A Oliver Stone se le pueden reprochar muchas cosas, pero nunca que no haya sido un tipo atrevido. Incluso ahora que parece mostrar una mesura que no siempre ha tenido, la elección de los temas de sus cintas es siempre llamativa e interesante. Su cine, por muy criticable que pueda llegar a ser, es necesario. Snowden es necesaria. Puede que si saliéramos a la calle y preguntáramos qué hizo exactamente Ed Snowden para convertirse en una celebridad, mucha gente no sabría responder con precisión. Snowden, la película, da respuestas precisas y accesibles, herramientas para un debate que se vive dentro y fuera de la película. Lo hace, por supuesto, bajo el marco de una estructura previsible, en la que se sabe cómo va a comenzar y finalizar la película, en la que incluso se pierde alguna oportunidad que un Oliver Stone hace algunos años no habría dejado escapar, pero el resultado final es tan sólido como entretenido.
La clave está en que hay un buen equilibrio entre las dos mitades del filme, las dos comandadas por un soberbio Joseph Gordon-Levitt, que demuestra una vez más que no sólo es un espléndido actor sino que tiene un dominio de la voz y de los acentos que justifica por sí solo la necesidad de ver la película en versión original.
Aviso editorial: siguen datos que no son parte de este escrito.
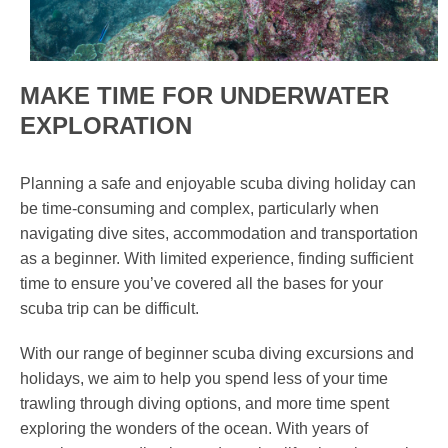
MAKE TIME FOR UNDERWATER
EXPLORATION
Planning a safe and enjoyable scuba diving holiday can
be time-consuming and complex, particularly when
navigating dive sites, accommodation and transportation
as a beginner. With limited experience, finding sufficient
time to ensure you’ve covered all the bases for your
scuba trip can be difficult.
With our range of beginner scuba diving excursions and
holidays, we aim to help you spend less of your time
trawling through diving options, and more time spent
exploring the wonders of the ocean. With years of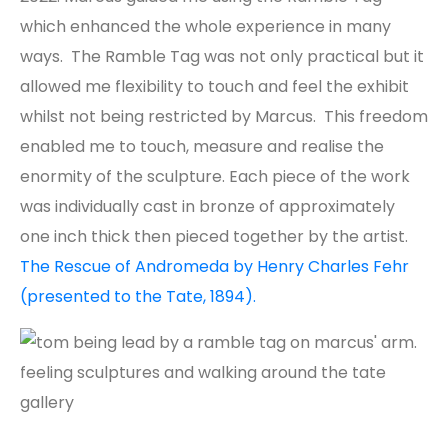
which enhanced the whole experience in many
ways. The Ramble Tag was not only practical but it
allowed me flexibility to touch and feel the exhibit
whilst not being restricted by Marcus. This freedom
enabled me to touch, measure and realise the
enormity of the sculpture. Each piece of the work
was individually cast in bronze of approximately
one inch thick then pieced together by the artist.
The Rescue of Andromeda by Henry Charles Fehr
(presented to the Tate, 1894).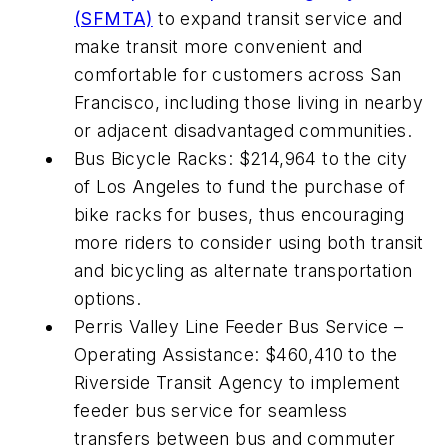
(SFMTA)
to expand transit service and
make transit more convenient and
comfortable for customers across San
Francisco, including those living in nearby
or adjacent disadvantaged communities.
Bus Bicycle Racks: $214,964 to the city
of Los Angeles to fund the purchase of
bike racks for buses, thus encouraging
more riders to consider using both transit
and bicycling as alternate transportation
options.
Perris Valley Line Feeder Bus Service –
Operating Assistance: $460,410 to the
Riverside Transit Agency to implement
feeder bus service for seamless
transfers between bus and commuter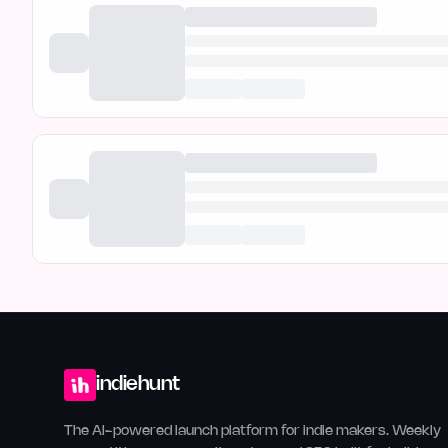
indiehunt
The AI-powered launch platform for indie makers. Weekly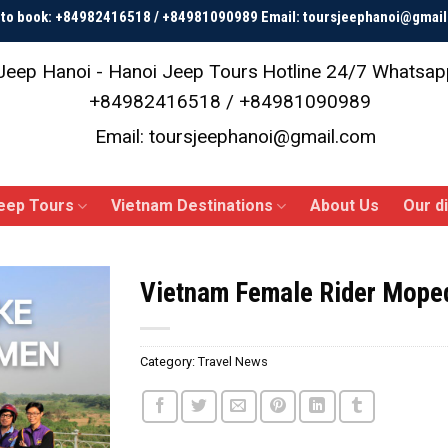
p to book: +84982416518 / +84981090989 Email: toursjeephanoi@gmai
Jeep Hanoi - Hanoi Jeep Tours
Hotline 24/7 Whatsap
+84982416518 / +84981090989
Email: toursjeephanoi@gmail.com
eep Tours
Vietnam Destinations
About Us
Our d
Vietnam Female Rider Mope
Category:
Travel News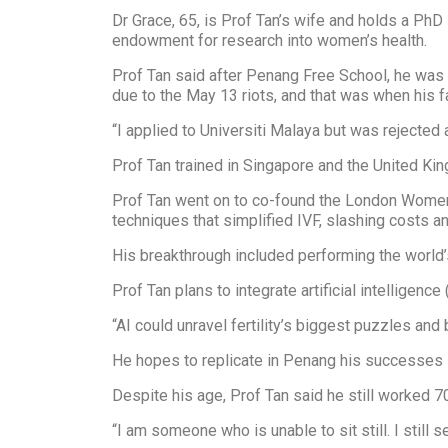
Dr Grace, 65, is Prof Tan’s wife and holds a Ph
endowment for research into women’s health.
Prof Tan said after Penang Free School, he wa
due to the May 13 riots, and that was when his 
“I applied to Universiti Malaya but was rejected
Prof Tan trained in Singapore and the United Kin
Prof Tan went on to co-found the London Women
techniques that simplified IVF, slashing costs 
His breakthrough included performing the world’s
Prof Tan plans to integrate artificial intelligence
“AI could unravel fertility’s biggest puzzles and
He hopes to replicate in Penang his successes i
Despite his age, Prof Tan said he still worked 7
“I am someone who is unable to sit still. I stil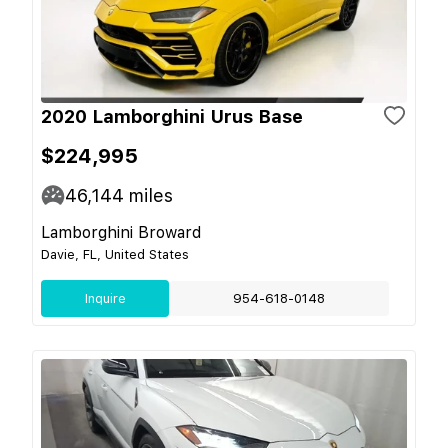
2020 Lamborghini Urus Base
$224,995
46,144
miles
Lamborghini Broward
Davie, FL, United States
Inquire
954-618-0148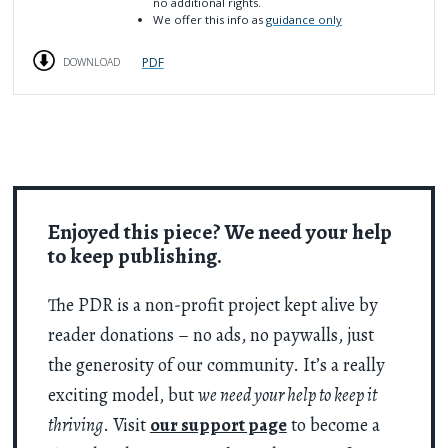
no additional rights.
We offer this info as
guidance only
PDF
DOWNLOAD
Enjoyed this piece? We need your help
to keep publishing.
The PDR is a non-profit project kept alive by
reader donations – no ads, no paywalls, just
the generosity of our community. It’s a really
exciting model, but
we need your help to keep it
thriving
. Visit
our support page
to become a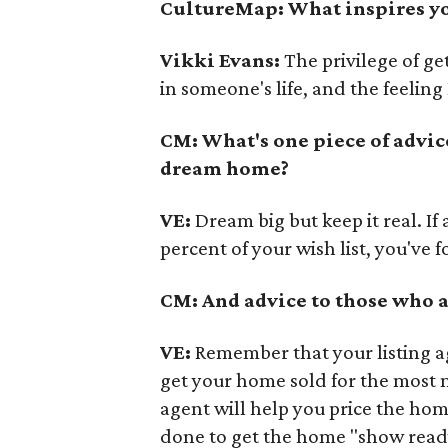
CultureMap: What inspires yo
Vikki Evans:
The privilege of get
in someone's life, and the feelin
CM: What's one piece of advic
dream home?
VE:
Dream big but keep it real. If
percent of your wish list, you've 
CM: And advice to those who a
VE:
Remember that your listing a
get your home sold for the most 
agent will help you price the ho
done to get the home "show read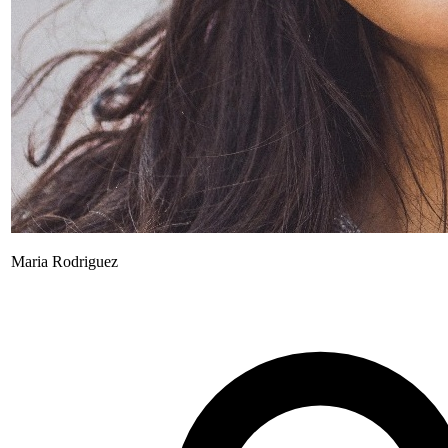
Maria Rodriguez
Por un lado, la entrevista, la confesión de Snowden a un reducido grupo de periodistas y las maquinaciones sobre cómo hacer públicos los secretos de la administración norteamericana que ha robado. Por otro, el periplo del propio Snowden, como pasa de ser militar a un genio informático para diversas organizaciones gubernamentales. Lo primero tiene momentos de pura fascinación, quizá los mejores de la película. Lo segundo, la evolución del personaje y el debate entre libertad y seguridad que viene protagonizando la agenda política mundial desde el 11-S. Y ambas se conjuntan bien. Por peso y por narrativa.
Es evidente que hay un componente heroico y glorificador en la forma en la que Stone retrata a Snowden, uno que se ve sobre todo en el epílogo de la película, pero no es algo incisivo ni tergiversado. Stone muestra a un hombre con dudas. Muy humano en ese sentido, y por eso no chirría en absoluto que los tecnicismos informáticos se vayan entremezclando con su vida personal, con la presencia de Shailene Woodley, una actriz que comienza aquí a recuperar algo del terreno perdido con su trabajo en la serie Divergente. Tan humano que la relación que este Snowden entabla con cada personaje es fundamental para entender todo el cuadro. La camaradería con algún compañero de agencia, la confianza absoluta en el trío de periodistas que forman con un empaque tremendo Melissa Leo, Zachary Quinto y Tom Wilkinson, y sobre todo la brutal contraposición ideológica con el personaje de Rhys Ifans que se plasma en una enorme pantalla en una memorable secuencia, quizá la mejor de la película, metáfora absoluta de la vigilancia que se denuncia.
Más allá de su estupendo reparto y de su más que correcta construcción siguiendo el manual del biopic, Snowden destaca porque sabe cómo hacer accesible un tema que ni siquiera los medios de comunicación han sabido tratar adecuadamente. El riesgo de perder al espectador en tecnicismos, nombres y agencias siempre está ahí, pero Stone, coautor también del guión y experto en el tema tras haber conocido también al propio Snowden en persona, lo sortea con habilidad. Tiene ya muchos años de cine controvertido a sus espaldas como para no saber que en el debate ideológico es imprescindible no aturullar al espectador. Por eso su cine, mejor o peor, sigue siendo necesario. Por eso personajes como Snowden y temas como la libertad y la vigilancia gubernamental siempre van a ser la base de películas que, al menos, ofrezcan algo interesante al espectador. Esta, desde luego, lo hace, y lo consigue en un formato igualmente entretenido que incluso aguanta bastante bien una duración de más de dos horas.